The cryptocurrency sector is reeling from an astonishing cyber heist on Friday, attributed to what appears to be North Korean hackers, resulting in the unprecedented theft of $1.5 billion from the Dubai-based exchange, Bybit. This breach marks the largest theft in the history of digital assets.
Representatives from Bybit revealed that over 400,000 Ethereum and staked Ethereum coins were stolen just hours after the incident. The announcement indicated that these digital assets had been secured in a “Multisig Cold Wallet” before being somehow moved to one of the exchange’s hot wallets. Once transferred, the cryptocurrency was swiftly moved out of Bybit into wallets owned by the unidentified hackers.
The Dilemma of Wallet Temperature
Experts from the blockchain analytics firm Elliptic confirmed over the weekend that the methods used for laundering the stolen funds strongly suggest involvement by North Korean cybercriminals. This revelation is not unexpected, as the reclusive nation has been known to operate a lucrative cryptocurrency theft operation, largely to finance its weapons development programs.
Multisig cold wallets, often referred to as multisig safes, are regarded as one of the most secure options for storing significant amounts of cryptocurrency. In the following sections, we will explore how the hackers managed to overcome this formidable security measure. But first, let’s delve into the concepts of cold wallets and multisig cold wallets, and how they protect cryptocurrency from theft.

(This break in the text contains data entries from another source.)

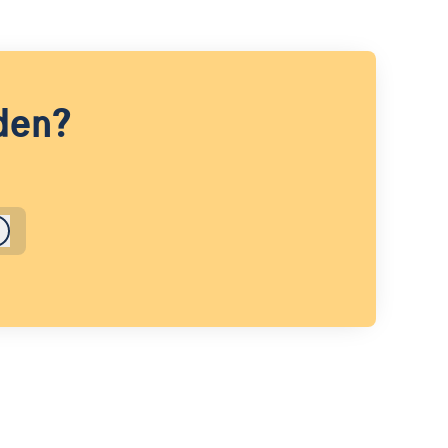
den?
Logga in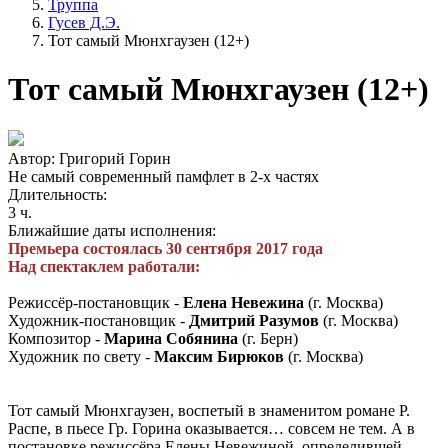
Труппа
Гусев Д.Э.
Тот самый Мюнхгаузен (12+)
Тот самый Мюнхгаузен (12+)
Автор: Григорий Горин
Не самый современный памфлет в 2-х частях
Длительность:
3 ч.
Ближайшие даты исполнения:
Премьера состоялась 30 сентября 2017 года
Над спектаклем работали:
Режиссёр-постановщик -
Елена Невежина
(г. Москва)
Художник-постановщик -
Дмитрий Разумов
(г. Москва)
Композитор -
Марина Собянина
(г. Берн)
Художник по свету -
Максим Бирюков
(г. Москва)
Тот самый Мюнхгаузен, воспетый в знаменитом романе Р.
Распе, в пьесе Гр. Горина оказывается… совсем не тем. А в
постановке режиссёра Елены Невежиной, определившей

Cryptocurrency wallets utilize advanced encryption techniques to securely store Bitcoin, Ethereum, and other digital currencies. Many of these wallets are accessible online, facilitating the sending and receiving of funds to and from other web-connected wallets. However, in the past decade, these so-called hot wallets have fallen victim to cyberattacks resulting in losses amounting to billions, if not trillions, of dollars. Typically, these breaches occur when hackers gain access to the wallet’s private key, enabling them to drain the wallet before the owner realizes the key has been compromised.